EXERCISE OBJECTIVE:
Scan the records and identify every line in which the string "bomb" occurs, then return those lines.
________________________
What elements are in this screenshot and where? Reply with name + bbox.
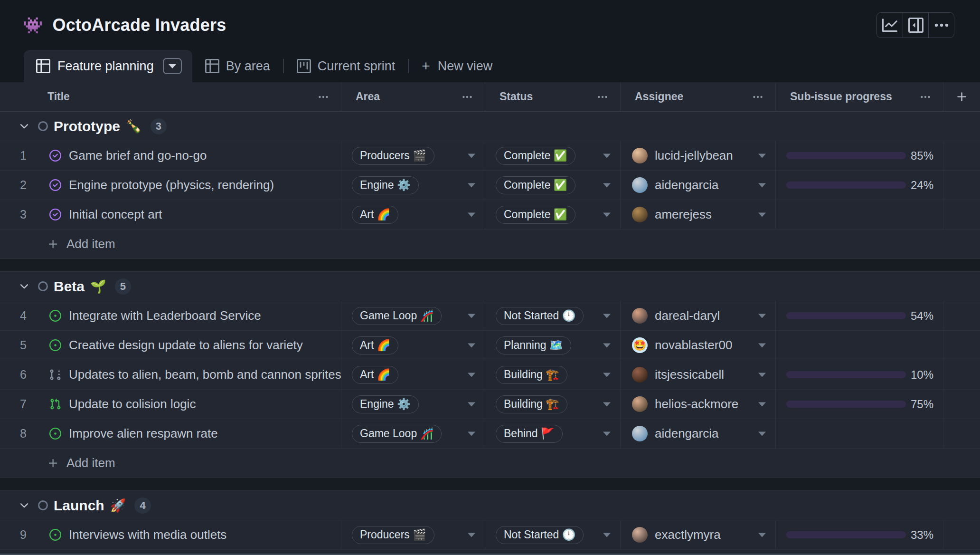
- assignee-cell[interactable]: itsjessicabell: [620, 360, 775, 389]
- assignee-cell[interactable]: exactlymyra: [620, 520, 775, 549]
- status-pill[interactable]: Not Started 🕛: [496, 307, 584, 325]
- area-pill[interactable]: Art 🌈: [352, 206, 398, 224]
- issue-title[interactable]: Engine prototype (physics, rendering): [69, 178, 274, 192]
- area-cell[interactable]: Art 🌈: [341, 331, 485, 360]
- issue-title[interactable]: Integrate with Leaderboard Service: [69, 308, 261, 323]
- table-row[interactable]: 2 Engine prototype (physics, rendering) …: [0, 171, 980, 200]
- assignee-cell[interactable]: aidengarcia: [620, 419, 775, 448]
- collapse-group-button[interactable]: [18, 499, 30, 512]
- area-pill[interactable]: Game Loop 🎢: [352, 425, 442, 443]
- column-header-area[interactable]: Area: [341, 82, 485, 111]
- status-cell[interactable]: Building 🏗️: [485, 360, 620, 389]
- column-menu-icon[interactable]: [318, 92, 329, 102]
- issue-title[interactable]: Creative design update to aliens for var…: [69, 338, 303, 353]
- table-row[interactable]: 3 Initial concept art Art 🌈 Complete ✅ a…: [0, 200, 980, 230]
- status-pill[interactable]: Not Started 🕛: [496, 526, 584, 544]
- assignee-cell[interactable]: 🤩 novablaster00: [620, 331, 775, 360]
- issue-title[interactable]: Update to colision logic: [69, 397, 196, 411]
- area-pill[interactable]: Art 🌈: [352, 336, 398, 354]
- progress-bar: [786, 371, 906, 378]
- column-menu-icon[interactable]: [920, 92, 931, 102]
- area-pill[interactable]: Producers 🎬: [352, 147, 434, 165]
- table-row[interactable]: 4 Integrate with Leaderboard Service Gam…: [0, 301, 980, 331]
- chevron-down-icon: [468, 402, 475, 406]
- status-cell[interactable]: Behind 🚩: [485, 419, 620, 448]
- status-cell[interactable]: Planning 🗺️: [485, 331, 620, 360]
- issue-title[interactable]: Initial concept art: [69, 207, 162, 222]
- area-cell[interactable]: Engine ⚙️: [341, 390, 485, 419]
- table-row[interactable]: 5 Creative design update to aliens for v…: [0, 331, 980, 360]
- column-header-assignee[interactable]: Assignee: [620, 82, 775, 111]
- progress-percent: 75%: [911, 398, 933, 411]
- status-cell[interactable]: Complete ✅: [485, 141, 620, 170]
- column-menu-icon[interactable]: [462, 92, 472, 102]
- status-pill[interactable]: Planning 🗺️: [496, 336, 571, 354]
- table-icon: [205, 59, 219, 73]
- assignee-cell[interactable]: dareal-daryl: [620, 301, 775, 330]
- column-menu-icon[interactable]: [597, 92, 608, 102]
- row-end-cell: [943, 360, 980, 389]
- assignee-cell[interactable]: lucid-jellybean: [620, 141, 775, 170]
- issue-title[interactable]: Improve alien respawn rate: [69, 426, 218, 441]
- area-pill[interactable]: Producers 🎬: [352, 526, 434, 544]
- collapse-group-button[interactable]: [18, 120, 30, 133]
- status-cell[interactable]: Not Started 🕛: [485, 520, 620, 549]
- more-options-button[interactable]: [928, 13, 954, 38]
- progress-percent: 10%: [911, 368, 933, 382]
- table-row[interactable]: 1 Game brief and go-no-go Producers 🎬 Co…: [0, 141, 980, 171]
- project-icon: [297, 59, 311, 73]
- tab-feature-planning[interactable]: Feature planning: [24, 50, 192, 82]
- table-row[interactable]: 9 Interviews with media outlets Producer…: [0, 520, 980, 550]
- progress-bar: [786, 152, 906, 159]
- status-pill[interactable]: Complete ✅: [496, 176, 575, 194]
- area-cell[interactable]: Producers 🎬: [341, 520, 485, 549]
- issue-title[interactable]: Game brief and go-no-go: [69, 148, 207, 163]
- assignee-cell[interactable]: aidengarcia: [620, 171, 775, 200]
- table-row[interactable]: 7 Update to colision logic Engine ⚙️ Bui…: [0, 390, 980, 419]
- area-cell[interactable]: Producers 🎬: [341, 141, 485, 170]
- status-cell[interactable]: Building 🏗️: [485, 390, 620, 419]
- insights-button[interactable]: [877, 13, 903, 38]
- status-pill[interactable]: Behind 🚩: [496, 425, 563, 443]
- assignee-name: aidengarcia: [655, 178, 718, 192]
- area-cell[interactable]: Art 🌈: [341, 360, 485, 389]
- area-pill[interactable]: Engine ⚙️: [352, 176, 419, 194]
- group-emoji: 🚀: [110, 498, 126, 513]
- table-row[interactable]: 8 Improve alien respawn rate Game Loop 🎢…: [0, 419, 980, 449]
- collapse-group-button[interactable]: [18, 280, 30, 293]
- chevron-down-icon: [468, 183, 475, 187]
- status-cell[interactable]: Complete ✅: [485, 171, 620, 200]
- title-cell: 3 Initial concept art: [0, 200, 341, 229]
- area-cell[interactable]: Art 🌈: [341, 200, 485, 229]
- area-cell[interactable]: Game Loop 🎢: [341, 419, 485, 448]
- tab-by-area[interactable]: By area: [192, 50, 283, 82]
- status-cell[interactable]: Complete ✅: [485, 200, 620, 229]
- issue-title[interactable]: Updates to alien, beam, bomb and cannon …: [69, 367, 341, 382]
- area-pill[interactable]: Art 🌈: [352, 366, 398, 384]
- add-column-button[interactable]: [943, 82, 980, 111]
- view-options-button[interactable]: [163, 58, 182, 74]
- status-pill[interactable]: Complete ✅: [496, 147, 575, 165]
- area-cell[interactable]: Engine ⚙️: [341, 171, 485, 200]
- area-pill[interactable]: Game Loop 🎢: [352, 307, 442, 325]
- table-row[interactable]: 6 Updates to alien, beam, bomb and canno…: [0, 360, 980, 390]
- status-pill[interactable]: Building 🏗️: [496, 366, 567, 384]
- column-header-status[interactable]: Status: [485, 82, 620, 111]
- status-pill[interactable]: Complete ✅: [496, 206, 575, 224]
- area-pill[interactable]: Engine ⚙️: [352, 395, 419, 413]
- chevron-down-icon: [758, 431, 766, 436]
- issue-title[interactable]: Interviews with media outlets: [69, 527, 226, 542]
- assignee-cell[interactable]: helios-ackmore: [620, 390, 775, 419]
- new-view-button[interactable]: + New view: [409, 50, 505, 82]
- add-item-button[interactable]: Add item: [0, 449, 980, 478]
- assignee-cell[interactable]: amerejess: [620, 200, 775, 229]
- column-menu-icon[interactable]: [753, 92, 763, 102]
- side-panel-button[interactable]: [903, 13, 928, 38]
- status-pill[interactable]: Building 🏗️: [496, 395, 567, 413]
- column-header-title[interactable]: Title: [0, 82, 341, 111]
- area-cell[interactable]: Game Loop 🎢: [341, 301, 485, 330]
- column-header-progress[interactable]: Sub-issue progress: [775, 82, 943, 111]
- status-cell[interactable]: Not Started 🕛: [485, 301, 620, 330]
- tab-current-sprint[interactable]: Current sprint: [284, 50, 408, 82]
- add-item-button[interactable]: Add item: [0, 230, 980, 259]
________________________
EXERCISE ANSWER:
- issue-title[interactable]: Updates to alien, beam, bomb and cannon …: [69, 367, 341, 382]
- table-row[interactable]: 6 Updates to alien, beam, bomb and canno…: [0, 360, 980, 390]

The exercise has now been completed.